---- SUPPLIED RECORDS

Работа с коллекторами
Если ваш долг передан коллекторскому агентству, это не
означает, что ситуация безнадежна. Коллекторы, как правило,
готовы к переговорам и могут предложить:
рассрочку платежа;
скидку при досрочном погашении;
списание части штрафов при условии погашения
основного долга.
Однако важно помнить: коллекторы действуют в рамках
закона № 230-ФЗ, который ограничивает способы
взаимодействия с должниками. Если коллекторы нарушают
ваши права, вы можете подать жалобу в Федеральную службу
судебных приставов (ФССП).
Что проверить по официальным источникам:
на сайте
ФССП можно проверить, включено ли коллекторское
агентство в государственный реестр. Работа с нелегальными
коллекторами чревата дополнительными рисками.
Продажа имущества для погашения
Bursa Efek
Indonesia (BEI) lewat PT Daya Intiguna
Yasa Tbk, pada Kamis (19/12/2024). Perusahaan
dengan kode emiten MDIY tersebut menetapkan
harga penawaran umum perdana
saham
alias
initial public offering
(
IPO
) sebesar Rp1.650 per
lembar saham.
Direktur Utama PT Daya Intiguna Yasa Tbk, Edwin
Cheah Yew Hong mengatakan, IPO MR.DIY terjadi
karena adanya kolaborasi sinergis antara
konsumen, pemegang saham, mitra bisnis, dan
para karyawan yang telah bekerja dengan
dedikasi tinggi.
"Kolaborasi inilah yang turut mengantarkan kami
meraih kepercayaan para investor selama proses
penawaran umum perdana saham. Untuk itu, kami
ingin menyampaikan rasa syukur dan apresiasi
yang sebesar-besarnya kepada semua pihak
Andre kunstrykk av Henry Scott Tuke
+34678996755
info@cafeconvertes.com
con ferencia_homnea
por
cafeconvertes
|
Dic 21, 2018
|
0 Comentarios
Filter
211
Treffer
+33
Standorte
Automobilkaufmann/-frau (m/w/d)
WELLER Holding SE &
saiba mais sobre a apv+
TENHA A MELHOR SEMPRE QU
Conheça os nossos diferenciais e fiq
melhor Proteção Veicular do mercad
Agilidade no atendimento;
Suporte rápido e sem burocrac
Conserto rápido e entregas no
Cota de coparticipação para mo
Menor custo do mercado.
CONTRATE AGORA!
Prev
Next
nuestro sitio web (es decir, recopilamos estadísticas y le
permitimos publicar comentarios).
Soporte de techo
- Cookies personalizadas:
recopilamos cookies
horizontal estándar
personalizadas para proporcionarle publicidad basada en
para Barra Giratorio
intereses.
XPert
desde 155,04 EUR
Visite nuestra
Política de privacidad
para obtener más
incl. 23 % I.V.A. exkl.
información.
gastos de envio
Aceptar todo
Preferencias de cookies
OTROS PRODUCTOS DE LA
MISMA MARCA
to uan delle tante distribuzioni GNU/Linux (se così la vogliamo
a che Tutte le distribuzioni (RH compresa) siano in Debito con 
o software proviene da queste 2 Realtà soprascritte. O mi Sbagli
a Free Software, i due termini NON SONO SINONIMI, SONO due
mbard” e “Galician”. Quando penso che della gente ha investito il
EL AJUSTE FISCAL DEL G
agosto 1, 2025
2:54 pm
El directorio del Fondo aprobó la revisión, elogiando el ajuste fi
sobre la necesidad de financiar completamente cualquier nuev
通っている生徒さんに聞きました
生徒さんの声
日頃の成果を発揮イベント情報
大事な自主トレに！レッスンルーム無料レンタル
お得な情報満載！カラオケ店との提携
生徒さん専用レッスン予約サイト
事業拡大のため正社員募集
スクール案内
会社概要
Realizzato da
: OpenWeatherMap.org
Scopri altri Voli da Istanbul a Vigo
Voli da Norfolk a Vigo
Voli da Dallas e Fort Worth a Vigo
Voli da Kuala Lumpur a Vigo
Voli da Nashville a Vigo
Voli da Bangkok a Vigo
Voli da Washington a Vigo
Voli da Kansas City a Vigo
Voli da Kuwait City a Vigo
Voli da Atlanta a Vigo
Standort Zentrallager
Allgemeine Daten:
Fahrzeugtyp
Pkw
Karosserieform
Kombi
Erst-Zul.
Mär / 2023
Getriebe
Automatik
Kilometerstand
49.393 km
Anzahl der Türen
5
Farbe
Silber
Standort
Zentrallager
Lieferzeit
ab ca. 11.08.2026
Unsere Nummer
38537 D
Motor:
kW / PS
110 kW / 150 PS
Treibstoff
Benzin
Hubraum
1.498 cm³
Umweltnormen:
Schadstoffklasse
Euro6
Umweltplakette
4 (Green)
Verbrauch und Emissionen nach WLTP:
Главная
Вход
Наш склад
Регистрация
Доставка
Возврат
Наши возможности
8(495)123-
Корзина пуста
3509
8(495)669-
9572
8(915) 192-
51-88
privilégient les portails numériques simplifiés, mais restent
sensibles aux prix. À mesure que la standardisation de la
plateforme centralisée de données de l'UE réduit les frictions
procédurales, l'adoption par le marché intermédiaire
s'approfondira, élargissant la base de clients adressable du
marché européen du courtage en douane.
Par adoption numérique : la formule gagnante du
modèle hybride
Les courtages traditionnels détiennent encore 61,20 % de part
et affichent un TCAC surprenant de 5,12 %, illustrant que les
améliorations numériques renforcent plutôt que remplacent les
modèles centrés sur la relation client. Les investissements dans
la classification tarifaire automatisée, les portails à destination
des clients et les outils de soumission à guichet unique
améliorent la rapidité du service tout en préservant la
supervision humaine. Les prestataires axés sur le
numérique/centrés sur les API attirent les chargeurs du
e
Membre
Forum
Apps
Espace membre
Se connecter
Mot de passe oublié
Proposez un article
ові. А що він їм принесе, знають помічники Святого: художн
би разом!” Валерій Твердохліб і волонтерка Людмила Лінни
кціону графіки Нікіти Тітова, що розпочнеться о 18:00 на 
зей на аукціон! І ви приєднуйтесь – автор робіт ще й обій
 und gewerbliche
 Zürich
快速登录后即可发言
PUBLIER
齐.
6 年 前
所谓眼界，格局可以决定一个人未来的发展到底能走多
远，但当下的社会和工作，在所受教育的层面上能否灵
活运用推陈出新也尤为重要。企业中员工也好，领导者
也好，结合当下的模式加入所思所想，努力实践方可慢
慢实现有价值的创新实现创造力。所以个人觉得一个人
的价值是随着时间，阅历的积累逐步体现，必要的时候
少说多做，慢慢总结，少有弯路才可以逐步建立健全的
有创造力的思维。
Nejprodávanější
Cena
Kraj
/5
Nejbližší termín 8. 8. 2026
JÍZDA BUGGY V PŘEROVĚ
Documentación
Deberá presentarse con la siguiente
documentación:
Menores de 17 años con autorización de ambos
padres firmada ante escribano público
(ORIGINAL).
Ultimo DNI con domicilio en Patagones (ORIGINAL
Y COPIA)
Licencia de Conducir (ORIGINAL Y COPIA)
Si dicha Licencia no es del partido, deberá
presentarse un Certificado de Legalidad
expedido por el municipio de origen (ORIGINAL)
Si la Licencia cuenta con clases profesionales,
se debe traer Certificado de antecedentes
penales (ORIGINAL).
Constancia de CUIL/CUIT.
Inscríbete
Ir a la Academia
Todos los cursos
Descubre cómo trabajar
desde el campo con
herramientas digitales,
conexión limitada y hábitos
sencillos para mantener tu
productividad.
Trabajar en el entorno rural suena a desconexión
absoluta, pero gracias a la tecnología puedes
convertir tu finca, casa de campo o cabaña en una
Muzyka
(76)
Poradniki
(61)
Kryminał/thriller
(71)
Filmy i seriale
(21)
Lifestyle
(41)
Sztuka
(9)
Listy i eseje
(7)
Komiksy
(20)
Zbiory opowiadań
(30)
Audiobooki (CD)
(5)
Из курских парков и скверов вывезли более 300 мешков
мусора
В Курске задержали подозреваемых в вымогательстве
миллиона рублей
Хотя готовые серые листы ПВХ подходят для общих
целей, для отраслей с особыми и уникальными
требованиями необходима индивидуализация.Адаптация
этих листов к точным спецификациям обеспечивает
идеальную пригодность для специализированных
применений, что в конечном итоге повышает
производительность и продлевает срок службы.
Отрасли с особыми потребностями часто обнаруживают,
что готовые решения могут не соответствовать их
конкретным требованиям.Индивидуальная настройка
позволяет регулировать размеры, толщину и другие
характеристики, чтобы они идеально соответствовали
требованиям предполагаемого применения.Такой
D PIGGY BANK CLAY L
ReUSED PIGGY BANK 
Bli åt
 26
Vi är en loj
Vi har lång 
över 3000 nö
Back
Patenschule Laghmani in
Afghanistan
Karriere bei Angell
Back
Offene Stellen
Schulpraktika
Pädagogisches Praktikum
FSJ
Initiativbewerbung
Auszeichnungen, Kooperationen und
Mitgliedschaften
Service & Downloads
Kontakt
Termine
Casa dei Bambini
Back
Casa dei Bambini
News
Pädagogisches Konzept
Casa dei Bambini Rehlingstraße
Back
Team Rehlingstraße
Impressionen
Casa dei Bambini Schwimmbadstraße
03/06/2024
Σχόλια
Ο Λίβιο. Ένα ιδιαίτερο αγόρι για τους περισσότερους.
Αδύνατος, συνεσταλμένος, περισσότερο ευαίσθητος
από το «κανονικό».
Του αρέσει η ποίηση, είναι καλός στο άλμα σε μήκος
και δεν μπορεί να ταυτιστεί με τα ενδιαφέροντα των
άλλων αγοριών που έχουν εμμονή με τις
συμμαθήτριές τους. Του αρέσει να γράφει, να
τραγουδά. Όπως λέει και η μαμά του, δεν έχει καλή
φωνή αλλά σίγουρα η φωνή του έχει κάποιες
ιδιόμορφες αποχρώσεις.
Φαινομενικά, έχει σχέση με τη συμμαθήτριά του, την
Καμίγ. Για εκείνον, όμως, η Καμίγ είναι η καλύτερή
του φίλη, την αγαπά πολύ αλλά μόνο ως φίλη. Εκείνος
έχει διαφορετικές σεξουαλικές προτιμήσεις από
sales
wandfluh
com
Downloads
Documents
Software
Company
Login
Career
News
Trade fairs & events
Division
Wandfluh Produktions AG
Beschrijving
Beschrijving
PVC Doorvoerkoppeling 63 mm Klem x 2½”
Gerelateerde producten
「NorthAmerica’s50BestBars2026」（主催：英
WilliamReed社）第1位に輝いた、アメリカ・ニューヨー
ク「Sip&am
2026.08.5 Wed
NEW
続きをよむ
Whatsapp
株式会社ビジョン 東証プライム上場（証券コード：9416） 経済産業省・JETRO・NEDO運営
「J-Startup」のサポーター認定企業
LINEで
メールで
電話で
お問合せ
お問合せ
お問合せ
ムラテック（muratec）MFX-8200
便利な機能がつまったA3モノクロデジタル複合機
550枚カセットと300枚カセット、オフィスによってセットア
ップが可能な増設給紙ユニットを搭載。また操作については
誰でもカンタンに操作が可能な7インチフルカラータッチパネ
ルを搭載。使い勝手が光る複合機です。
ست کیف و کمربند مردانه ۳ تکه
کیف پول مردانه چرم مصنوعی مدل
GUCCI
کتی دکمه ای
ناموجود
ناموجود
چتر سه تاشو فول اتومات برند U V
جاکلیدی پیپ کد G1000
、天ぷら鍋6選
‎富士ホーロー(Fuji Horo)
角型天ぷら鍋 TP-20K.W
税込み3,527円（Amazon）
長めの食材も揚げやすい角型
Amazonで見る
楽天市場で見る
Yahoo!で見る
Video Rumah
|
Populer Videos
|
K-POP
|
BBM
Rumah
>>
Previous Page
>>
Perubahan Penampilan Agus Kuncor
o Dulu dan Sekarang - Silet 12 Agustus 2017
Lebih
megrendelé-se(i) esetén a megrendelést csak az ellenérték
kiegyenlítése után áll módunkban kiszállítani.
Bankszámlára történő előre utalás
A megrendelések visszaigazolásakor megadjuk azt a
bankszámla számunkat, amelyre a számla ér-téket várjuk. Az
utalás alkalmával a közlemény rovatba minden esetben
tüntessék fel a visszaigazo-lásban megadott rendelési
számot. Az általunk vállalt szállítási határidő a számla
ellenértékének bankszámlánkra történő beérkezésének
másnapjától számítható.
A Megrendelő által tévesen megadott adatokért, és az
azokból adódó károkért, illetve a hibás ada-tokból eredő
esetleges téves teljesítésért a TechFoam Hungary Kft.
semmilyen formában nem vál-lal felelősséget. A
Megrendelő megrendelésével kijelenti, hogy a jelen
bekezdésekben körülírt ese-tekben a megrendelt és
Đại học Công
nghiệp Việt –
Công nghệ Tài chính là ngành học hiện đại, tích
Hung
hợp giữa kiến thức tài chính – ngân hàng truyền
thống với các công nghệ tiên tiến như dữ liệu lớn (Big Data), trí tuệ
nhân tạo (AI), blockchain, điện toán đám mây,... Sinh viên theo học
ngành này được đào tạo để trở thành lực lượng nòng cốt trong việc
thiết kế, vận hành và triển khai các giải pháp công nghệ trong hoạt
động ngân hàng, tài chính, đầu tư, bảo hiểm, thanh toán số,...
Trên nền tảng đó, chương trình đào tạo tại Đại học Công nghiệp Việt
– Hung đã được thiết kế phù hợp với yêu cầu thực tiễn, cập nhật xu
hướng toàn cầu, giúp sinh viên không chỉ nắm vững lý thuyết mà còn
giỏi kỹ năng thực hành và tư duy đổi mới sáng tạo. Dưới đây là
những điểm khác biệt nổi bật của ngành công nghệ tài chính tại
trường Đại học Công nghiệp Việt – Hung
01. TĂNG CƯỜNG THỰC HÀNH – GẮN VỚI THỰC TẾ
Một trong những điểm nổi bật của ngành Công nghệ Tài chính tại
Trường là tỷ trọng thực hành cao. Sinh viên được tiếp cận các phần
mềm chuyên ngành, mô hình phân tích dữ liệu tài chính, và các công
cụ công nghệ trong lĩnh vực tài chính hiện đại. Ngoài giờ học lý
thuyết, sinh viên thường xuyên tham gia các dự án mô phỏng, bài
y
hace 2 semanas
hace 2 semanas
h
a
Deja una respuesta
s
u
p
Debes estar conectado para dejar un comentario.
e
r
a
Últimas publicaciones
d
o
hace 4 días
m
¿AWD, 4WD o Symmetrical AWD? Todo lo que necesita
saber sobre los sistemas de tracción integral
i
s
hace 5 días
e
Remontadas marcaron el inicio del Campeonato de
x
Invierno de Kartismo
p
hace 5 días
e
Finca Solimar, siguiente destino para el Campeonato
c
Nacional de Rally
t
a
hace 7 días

--------

→ **TASK BRIEF**: Look above for the line holding "marché européen du courtage en douane.". Print it and every line after it, exactly, through the line holding "modèles centrés sur".

→ **RESPONSE AREA**:
marché européen du courtage en douane.
Par adoption numérique : la formule gagnante du
modèle hybride
Les courtages traditionnels détiennent encore 61,20 % de part
et affichent un TCAC surprenant de 5,12 %, illustrant que les
améliorations numériques renforcent plutôt que remplacent les
modèles centrés sur la relation client. Les investissements dans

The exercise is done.